-------- Records for this task
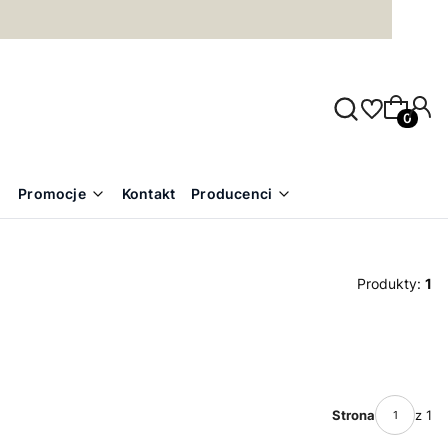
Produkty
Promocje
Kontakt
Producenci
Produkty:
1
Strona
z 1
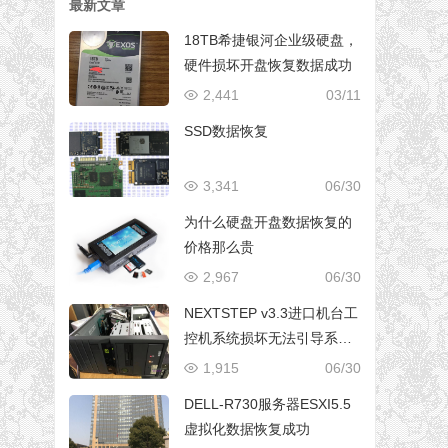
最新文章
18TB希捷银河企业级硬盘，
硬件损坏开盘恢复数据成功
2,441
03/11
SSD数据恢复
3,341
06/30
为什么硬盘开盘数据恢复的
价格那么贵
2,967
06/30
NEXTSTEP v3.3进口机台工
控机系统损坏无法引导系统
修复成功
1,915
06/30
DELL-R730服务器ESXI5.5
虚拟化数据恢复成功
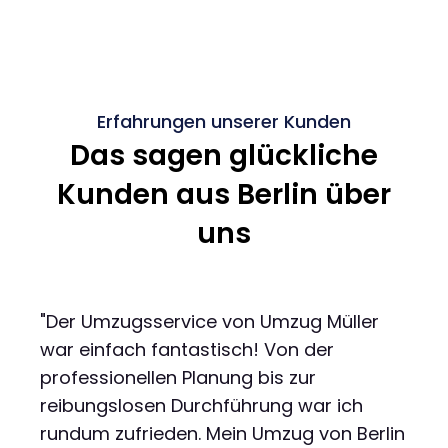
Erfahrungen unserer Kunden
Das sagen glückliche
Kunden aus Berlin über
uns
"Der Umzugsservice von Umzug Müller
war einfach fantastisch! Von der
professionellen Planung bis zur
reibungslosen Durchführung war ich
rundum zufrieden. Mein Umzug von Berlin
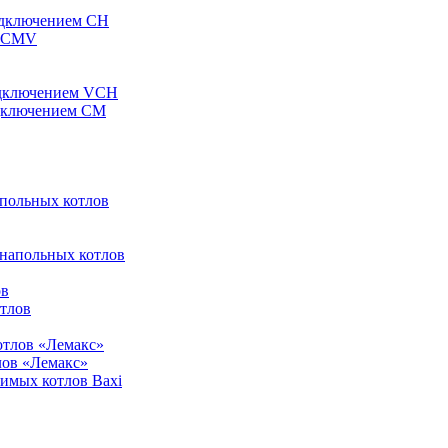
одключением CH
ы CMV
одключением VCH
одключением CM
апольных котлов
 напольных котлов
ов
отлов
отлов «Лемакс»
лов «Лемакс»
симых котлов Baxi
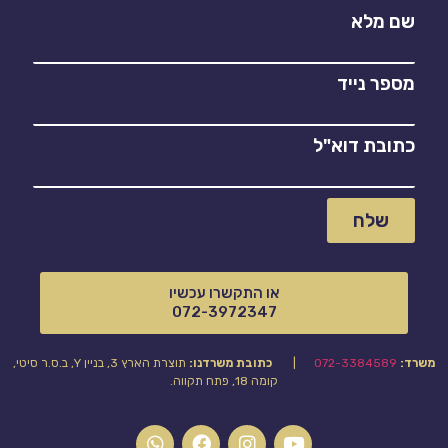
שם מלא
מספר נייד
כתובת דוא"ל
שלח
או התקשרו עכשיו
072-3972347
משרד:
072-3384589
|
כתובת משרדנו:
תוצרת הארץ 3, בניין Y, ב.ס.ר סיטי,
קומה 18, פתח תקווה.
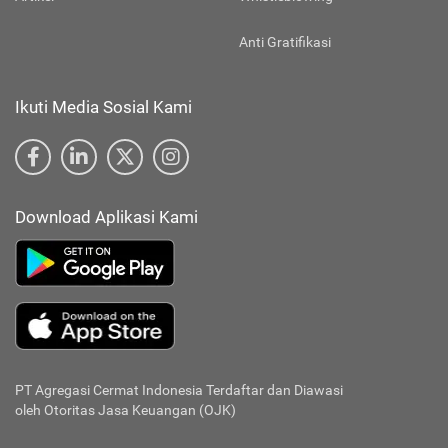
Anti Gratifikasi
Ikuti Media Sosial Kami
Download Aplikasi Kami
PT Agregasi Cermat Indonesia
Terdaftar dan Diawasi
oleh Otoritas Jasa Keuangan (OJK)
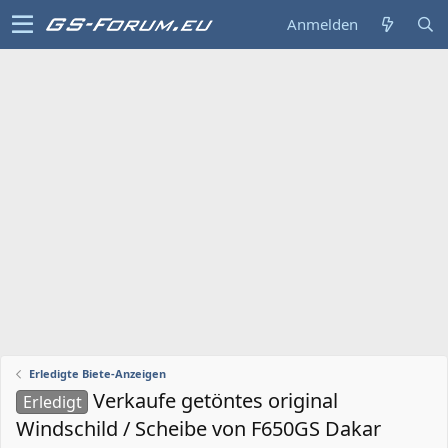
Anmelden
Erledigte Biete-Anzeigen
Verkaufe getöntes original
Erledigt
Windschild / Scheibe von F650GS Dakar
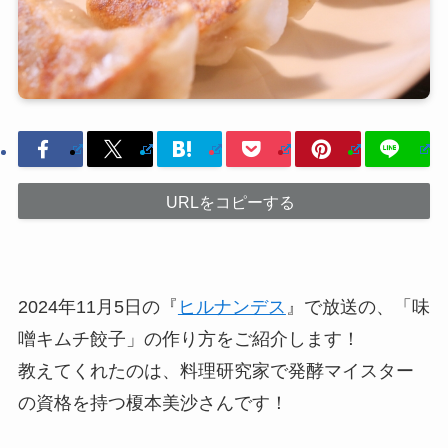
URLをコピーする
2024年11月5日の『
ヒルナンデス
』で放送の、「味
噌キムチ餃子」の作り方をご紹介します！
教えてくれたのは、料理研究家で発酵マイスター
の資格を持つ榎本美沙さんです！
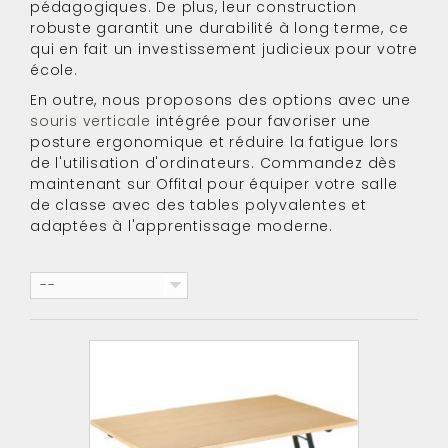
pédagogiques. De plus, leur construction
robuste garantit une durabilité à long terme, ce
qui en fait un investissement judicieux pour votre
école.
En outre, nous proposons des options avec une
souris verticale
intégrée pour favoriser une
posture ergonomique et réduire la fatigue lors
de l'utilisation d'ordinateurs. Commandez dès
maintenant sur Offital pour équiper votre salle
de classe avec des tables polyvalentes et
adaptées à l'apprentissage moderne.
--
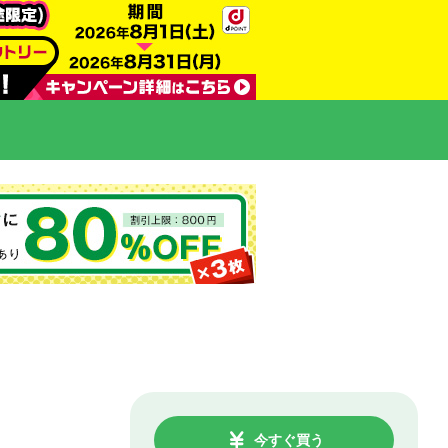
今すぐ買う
----------------
▶ **What to do**
All that is needed is the data above, repeated exactly, without the pictures.

▶ **Result of the task**
Produkty
Promocje
Kontakt
Producenci
Produkty:
1
Strona
z 1
最新文章
18TB希捷银河企业级硬盘，
硬件损坏开盘恢复数据成功
2,441
03/11
SSD数据恢复
3,341
06/30
为什么硬盘开盘数据恢复的
价格那么贵
2,967
06/30
NEXTSTEP v3.3进口机台工
控机系统损坏无法引导系统
修复成功
1,915
06/30
DELL-R730服务器ESXI5.5
虚拟化数据恢复成功
Erfahrungen unserer Kunden
Das sagen glückliche
Kunden aus Berlin über
uns
"Der Umzugsservice von Umzug Müller
war einfach fantastisch! Von der
professionellen Planung bis zur
reibungslosen Durchführung war ich
rundum zufrieden. Mein Umzug von Berlin
одключением CH
ы CMV
одключением VCH
одключением CM
апольных котлов
 напольных котлов
ов
отлов
отлов «Лемакс»
лов «Лемакс»
симых котлов Baxi
שם מלא
מספר נייד
כתובת דוא"ל
שלח
או התקשרו עכשיו
072-3972347
משרד:
072-3384589
|
כתובת משרדנו:
תוצרת הארץ 3, בניין Y, ב.ס.ר סיטי,
קומה 18, פתח תקווה.
Anti Gratifikasi
Ikuti Media Sosial Kami
Download Aplikasi Kami
PT Agregasi Cermat Indonesia
Terdaftar dan Diawasi
oleh Otoritas Jasa Keuangan (OJK)
Anmelden
Erledigte Biete-Anzeigen
Verkaufe getöntes original
Erledigt
Windschild / Scheibe von F650GS Dakar
URLをコピーする
2024年11月5日の『
ヒルナンデス
』で放送の、「味
噌キムチ餃子」の作り方をご紹介します！
教えてくれたのは、料理研究家で発酵マイスター
の資格を持つ榎本美沙さんです！
pédagogiques. De plus, leur construction
robuste garantit une durabilité à long terme, ce
qui en fait un investissement judicieux pour votre
école.
En outre, nous proposons des options avec une
souris verticale
intégrée pour favoriser une
posture ergonomique et réduire la fatigue lors
de l'utilisation d'ordinateurs. Commandez dès
maintenant sur Offital pour équiper votre salle
de classe avec des tables polyvalentes et
adaptées à l'apprentissage moderne.
--
今すぐ買う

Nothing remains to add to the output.